Stored data entries
_ _ _ _ _
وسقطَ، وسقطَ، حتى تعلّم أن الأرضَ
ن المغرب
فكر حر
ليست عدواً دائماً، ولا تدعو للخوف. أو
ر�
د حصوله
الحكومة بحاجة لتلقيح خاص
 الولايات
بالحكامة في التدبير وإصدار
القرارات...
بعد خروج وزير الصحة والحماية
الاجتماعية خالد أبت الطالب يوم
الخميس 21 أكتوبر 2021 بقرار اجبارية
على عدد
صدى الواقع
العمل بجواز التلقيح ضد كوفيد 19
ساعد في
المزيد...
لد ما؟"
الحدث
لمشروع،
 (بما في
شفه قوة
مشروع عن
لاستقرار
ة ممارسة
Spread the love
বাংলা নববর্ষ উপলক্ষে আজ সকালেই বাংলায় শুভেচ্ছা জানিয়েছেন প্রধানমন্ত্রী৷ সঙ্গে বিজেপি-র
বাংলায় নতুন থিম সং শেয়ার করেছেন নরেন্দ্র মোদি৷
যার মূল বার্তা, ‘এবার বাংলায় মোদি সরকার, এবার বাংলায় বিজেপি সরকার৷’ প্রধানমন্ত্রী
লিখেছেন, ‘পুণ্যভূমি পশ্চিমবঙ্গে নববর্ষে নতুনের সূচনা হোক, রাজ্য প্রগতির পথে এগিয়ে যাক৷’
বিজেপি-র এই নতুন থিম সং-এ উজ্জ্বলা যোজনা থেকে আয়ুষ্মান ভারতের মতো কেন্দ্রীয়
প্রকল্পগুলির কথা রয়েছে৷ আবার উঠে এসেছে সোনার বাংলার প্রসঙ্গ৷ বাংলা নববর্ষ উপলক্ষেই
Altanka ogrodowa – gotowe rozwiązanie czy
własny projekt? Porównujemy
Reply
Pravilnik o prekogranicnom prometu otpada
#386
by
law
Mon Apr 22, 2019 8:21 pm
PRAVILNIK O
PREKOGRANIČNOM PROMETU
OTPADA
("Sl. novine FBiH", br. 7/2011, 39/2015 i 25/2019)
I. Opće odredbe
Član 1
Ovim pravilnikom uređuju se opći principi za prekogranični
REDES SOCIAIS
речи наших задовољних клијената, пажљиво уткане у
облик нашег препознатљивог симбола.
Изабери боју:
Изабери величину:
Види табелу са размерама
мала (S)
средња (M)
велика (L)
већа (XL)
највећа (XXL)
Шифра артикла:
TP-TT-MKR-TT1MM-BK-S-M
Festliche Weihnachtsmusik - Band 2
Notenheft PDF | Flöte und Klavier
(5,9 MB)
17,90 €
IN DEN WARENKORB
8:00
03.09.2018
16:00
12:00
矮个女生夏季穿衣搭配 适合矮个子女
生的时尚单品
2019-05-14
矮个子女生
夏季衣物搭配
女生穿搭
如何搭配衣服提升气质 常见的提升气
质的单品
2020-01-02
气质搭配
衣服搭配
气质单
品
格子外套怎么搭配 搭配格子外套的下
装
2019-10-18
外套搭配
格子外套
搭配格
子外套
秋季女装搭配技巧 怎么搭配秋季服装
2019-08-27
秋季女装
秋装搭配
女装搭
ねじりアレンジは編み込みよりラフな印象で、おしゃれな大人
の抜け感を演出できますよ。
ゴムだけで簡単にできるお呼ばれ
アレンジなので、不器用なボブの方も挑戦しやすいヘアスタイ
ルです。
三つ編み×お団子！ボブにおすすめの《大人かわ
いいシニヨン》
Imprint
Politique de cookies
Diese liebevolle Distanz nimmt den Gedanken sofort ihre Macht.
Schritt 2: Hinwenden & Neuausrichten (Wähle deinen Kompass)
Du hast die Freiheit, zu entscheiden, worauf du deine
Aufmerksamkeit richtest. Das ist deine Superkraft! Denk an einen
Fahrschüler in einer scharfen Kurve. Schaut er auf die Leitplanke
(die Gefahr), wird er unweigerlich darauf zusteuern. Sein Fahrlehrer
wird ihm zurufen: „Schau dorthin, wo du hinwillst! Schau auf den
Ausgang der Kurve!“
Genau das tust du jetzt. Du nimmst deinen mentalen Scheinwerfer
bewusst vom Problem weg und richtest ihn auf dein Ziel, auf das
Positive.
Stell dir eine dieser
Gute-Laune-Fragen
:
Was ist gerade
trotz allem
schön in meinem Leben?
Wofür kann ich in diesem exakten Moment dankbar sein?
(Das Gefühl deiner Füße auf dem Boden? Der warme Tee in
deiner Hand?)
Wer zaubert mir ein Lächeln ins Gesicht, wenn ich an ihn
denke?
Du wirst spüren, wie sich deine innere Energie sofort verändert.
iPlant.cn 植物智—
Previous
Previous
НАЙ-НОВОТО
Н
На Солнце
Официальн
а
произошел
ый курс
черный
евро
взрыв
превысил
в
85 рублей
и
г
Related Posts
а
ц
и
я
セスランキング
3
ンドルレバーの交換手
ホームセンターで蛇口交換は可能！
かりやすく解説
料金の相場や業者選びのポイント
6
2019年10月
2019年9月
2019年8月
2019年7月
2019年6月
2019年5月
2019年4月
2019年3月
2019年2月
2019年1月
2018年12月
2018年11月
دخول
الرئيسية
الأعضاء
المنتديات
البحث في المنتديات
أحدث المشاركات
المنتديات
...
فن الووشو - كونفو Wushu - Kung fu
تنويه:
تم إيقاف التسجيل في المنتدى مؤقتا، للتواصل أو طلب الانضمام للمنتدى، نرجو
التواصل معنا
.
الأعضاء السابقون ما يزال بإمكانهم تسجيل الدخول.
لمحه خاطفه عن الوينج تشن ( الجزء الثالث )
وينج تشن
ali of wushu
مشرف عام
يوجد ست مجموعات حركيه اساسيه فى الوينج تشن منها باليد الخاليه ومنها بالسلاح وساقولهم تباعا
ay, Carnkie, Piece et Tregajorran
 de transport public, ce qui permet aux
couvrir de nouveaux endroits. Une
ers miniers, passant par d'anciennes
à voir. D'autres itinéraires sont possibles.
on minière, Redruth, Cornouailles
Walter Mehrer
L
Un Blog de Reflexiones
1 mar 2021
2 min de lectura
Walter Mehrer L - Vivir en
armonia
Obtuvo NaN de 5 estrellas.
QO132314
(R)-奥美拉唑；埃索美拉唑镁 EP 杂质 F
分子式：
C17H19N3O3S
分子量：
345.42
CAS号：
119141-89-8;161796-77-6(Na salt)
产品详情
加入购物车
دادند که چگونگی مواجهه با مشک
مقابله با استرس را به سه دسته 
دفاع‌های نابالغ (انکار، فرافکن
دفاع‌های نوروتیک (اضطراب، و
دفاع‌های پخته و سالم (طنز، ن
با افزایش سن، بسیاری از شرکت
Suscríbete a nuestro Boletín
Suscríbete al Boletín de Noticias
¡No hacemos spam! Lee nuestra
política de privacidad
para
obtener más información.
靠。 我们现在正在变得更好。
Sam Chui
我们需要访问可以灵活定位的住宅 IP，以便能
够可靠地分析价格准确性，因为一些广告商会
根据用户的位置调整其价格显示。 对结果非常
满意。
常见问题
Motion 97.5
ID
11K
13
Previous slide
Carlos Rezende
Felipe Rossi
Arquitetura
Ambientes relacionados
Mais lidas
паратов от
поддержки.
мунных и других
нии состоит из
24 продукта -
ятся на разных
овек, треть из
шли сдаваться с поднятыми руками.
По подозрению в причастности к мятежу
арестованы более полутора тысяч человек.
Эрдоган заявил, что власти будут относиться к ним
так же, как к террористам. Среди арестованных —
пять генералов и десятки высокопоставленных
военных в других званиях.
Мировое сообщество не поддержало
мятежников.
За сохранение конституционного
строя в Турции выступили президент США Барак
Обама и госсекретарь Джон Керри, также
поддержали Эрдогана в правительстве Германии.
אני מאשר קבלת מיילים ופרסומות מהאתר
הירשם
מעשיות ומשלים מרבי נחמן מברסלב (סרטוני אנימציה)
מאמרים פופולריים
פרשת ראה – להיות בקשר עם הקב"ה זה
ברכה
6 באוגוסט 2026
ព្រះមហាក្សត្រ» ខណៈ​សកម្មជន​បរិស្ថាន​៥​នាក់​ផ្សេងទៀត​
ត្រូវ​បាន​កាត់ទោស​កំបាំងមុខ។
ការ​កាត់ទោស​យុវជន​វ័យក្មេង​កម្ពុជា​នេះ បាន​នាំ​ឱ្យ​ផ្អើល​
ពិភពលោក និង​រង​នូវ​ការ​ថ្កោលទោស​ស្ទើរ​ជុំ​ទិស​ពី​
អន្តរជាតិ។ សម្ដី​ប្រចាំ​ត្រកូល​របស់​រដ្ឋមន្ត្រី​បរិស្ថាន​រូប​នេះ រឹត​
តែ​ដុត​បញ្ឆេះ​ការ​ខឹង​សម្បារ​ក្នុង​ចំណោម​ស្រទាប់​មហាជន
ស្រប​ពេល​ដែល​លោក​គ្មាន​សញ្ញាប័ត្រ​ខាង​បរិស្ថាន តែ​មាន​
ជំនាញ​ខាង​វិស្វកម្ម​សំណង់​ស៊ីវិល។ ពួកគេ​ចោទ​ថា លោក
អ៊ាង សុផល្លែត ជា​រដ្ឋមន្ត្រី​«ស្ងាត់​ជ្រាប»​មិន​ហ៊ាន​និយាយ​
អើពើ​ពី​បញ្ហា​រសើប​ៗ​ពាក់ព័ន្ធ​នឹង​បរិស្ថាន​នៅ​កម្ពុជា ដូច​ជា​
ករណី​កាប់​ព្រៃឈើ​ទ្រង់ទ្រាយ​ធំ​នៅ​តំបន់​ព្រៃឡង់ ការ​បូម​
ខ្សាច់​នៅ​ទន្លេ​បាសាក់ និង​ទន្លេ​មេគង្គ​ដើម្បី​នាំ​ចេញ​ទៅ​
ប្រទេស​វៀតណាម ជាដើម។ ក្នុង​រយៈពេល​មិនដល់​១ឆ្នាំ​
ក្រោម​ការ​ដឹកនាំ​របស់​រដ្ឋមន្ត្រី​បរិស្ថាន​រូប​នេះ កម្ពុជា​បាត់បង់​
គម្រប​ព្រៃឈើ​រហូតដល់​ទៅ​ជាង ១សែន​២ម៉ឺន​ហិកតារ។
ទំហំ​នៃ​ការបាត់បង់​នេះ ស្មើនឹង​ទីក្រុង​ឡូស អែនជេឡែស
_ _ _ _ _
● WORK REQUIRED: The answer must be a single number: how many lines of the records contain the string "Kurve".

● TASK OUTPUT: 2